For long structured outputs specifically, a tail-pattern check works: take the last 500 tokens of the output and run a simple frequency analysis. If a small handful of words dominate by more than 20 percent of the tail, the output is in degenerate mode and should be discarded.

Neither check is expensive. Both cost less than reading the full output to discover the failure manually. The cost of NOT checking is shipping a 4,000-token paragraph of “procuring obtaining acquiring” into a document that was supposed to be a competitor teardown.

The Operational Rule That Falls Out

Once a model’s tail-risk failure mode is characterized, the routing rule is straightforward. Use the reliable model as primary for the workload that triggers the failure. Use the larger model as a parallel second opinion when it is worth dispatching, on the assumption that some non-trivial fraction of those dispatches will need to be discarded.

In the specific case above: GLM-4.6 became the primary for long structured outputs in subsequent sessions. The 480b-parameter qwen3-coder remained available for second-opinion dispatches in parallel, but its output gets a tail-pattern check before being treated as usable, and the failure rate for the long-structured-output workload is high enough that it is no longer the default for that shape of task.

What This Generalizes To

The specific failure mode is qwen3-coder:480b in degenerate-loop. The pattern generalizes. Every cloud LLM has tail-risk failure modes that do not appear in its benchmark numbers. The set is different for each model. You will not learn what they are from a leaderboard. You will learn what they are from running real workloads against the model and watching what breaks.

A practical consequence: do not adopt a new cloud LLM as a primary backend until you have run it on the shape of work you actually do, in volume sufficient to surface failure modes that fire at one-in-four or one-in-ten rates. Benchmark scores are necessary information. They are not sufficient.

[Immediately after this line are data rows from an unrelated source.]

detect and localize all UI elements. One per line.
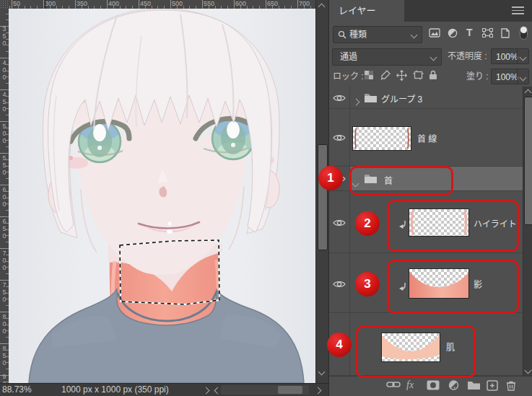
chevron-down-icon[interactable]: [520, 74, 527, 82]
divider: [517, 49, 518, 63]
opacity-label: 不透明度 :: [448, 48, 487, 64]
filter-type-select[interactable]: 種類: [333, 26, 422, 43]
filter-shape-layers-icon[interactable]: [482, 28, 493, 38]
lock-label: ロック :: [333, 69, 364, 84]
canvas-horizontal-scrollbar[interactable]: [221, 385, 309, 395]
lock-transparency-icon[interactable]: [364, 70, 374, 80]
expand-collapsed-icon[interactable]: [354, 94, 361, 102]
ruler-tick-label: 700: [1, 250, 8, 271]
layer-name[interactable]: グループ 3: [381, 92, 422, 105]
ruler-tick-label: 650: [267, 0, 278, 8]
scroll-right-icon[interactable]: [315, 387, 322, 395]
ruler-tick-label: 800: [1, 313, 8, 335]
new-group-icon[interactable]: [467, 380, 481, 390]
layer-thumbnail-neck-line[interactable]: [352, 126, 411, 151]
lock-position-icon[interactable]: [396, 70, 407, 81]
add-layer-mask-icon[interactable]: [427, 380, 440, 390]
ruler-tick-label: 550: [1, 154, 8, 176]
ruler-tick-label: 850: [1, 345, 8, 366]
layer-effects-icon[interactable]: fx: [406, 379, 414, 391]
ruler-tick-label: 700: [299, 0, 310, 8]
status-options-icon[interactable]: [203, 387, 210, 395]
scroll-left-icon[interactable]: [214, 387, 222, 395]
ruler-tick-label: 300: [45, 0, 56, 8]
divider: [517, 69, 518, 84]
photoshop-window: 50 300 350 400 450 500 550 600 650 700 3…: [0, 0, 532, 396]
opacity-input[interactable]: 100%: [491, 48, 529, 64]
layers-scroll-thumb[interactable]: [524, 97, 532, 225]
canvas-illustration[interactable]: [9, 9, 315, 383]
annotation-box-skin: [356, 325, 476, 378]
tab-layers[interactable]: レイヤー: [329, 0, 404, 22]
ruler-tick-label: 350: [1, 25, 8, 47]
ruler-tick-label: 600: [235, 0, 246, 8]
scroll-up-icon[interactable]: [318, 4, 326, 11]
layers-panel-toolbar: fx: [329, 376, 532, 396]
search-icon: [338, 30, 346, 39]
ruler-tick-label: 500: [1, 123, 8, 144]
folder-icon: [364, 92, 378, 103]
lock-artboard-icon[interactable]: [413, 70, 424, 80]
filter-adjustment-layers-icon[interactable]: [448, 28, 458, 38]
adjustment-layer-icon[interactable]: [448, 380, 459, 391]
scroll-up-icon[interactable]: [525, 89, 532, 97]
zoom-level-field[interactable]: 88.73%: [2, 384, 32, 395]
visibility-eye-icon[interactable]: [333, 94, 347, 102]
chevron-down-icon: [411, 32, 418, 39]
filter-toggle-icon[interactable]: [520, 26, 528, 40]
annotation-step-1: 1: [318, 166, 343, 190]
new-layer-icon[interactable]: [487, 380, 498, 391]
document-info: 1000 px x 1000 px (350 ppi): [61, 384, 169, 395]
blend-mode-value: 通過: [340, 49, 357, 65]
delete-layer-icon[interactable]: [506, 380, 516, 391]
panel-menu-icon[interactable]: [512, 6, 524, 14]
lock-all-icon[interactable]: [429, 70, 437, 80]
scroll-down-icon[interactable]: [525, 367, 532, 374]
blend-mode-select[interactable]: 通過: [332, 48, 442, 66]
fill-input[interactable]: 100%: [491, 69, 529, 84]
visibility-eye-icon[interactable]: [333, 280, 347, 289]
ruler-tick-label: 550: [204, 0, 214, 8]
opacity-value: 100%: [496, 49, 518, 65]
document-area: 50 300 350 400 450 500 550 600 650 700 3…: [0, 0, 328, 396]
filter-type-value: 種類: [349, 27, 367, 43]
panel-header: レイヤー: [329, 0, 532, 22]
layer-row-neck-line[interactable]: 首 線: [329, 109, 523, 167]
horizontal-scroll-thumb[interactable]: [278, 386, 302, 394]
layers-list-scrollbar[interactable]: [523, 87, 532, 376]
layer-row-group3[interactable]: グループ 3: [329, 87, 523, 109]
ruler-tick-label: 450: [140, 0, 151, 8]
ruler-tick-label: 350: [77, 0, 87, 8]
visibility-eye-icon[interactable]: [333, 219, 347, 227]
ruler-tick-label: 50: [13, 0, 20, 8]
chevron-down-icon[interactable]: [520, 54, 527, 61]
canvas-vertical-scrollbar[interactable]: [315, 0, 328, 383]
vertical-scroll-thumb[interactable]: [318, 144, 328, 250]
annotation-step-4: 4: [327, 333, 352, 357]
layer-name[interactable]: 首 線: [417, 132, 437, 144]
annotation-step-3: 3: [355, 272, 380, 296]
fill-label: 塗り :: [466, 69, 489, 84]
scroll-down-icon[interactable]: [318, 369, 326, 376]
filter-pixel-layers-icon[interactable]: [429, 28, 440, 38]
ruler-cursor-position-marker: [45, 0, 45, 9]
lock-pixels-icon[interactable]: [380, 70, 391, 80]
divider: [349, 109, 350, 166]
fill-value: 100%: [496, 69, 518, 85]
artwork: [9, 9, 315, 383]
divider: [349, 253, 350, 312]
divider: [349, 191, 350, 252]
link-layers-icon[interactable]: [386, 380, 401, 389]
chevron-down-icon: [430, 54, 437, 61]
ruler-tick-label: 400: [108, 0, 119, 8]
filter-type-layers-icon[interactable]: T: [466, 27, 473, 38]
blend-mode-row: 通過 不透明度 : 100%: [329, 46, 532, 66]
ruler-tick-label: 650: [1, 218, 8, 239]
annotation-box-highlight: [387, 200, 519, 252]
document-status-bar: 88.73% 1000 px x 1000 px (350 ppi): [0, 383, 328, 396]
filter-smart-objects-icon[interactable]: [501, 28, 510, 38]
visibility-eye-icon[interactable]: [333, 133, 347, 142]
annotation-box-neck-group: [349, 166, 453, 195]
ruler-tick-label: 500: [172, 0, 183, 8]
ruler-tick-label: 400: [1, 59, 8, 81]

Parallel dispatch against two models on real workloads is the cheapest way to characterize a new model’s tail risks. The output divergence between the two is your signal.

The Framing

Treat published benchmarks as a hypothesis about the model’s average behavior. Treat your own parallel-dispatch comparisons as the actual measurement of how the model behaves on your work. The two are not the same number. The one that matters for what you ship is the second one.

The model that wins the benchmark and fails the production workload is the most expensive kind of cloud LLM to adopt: the one whose problems do not show up until you have already wired it into your pipeline.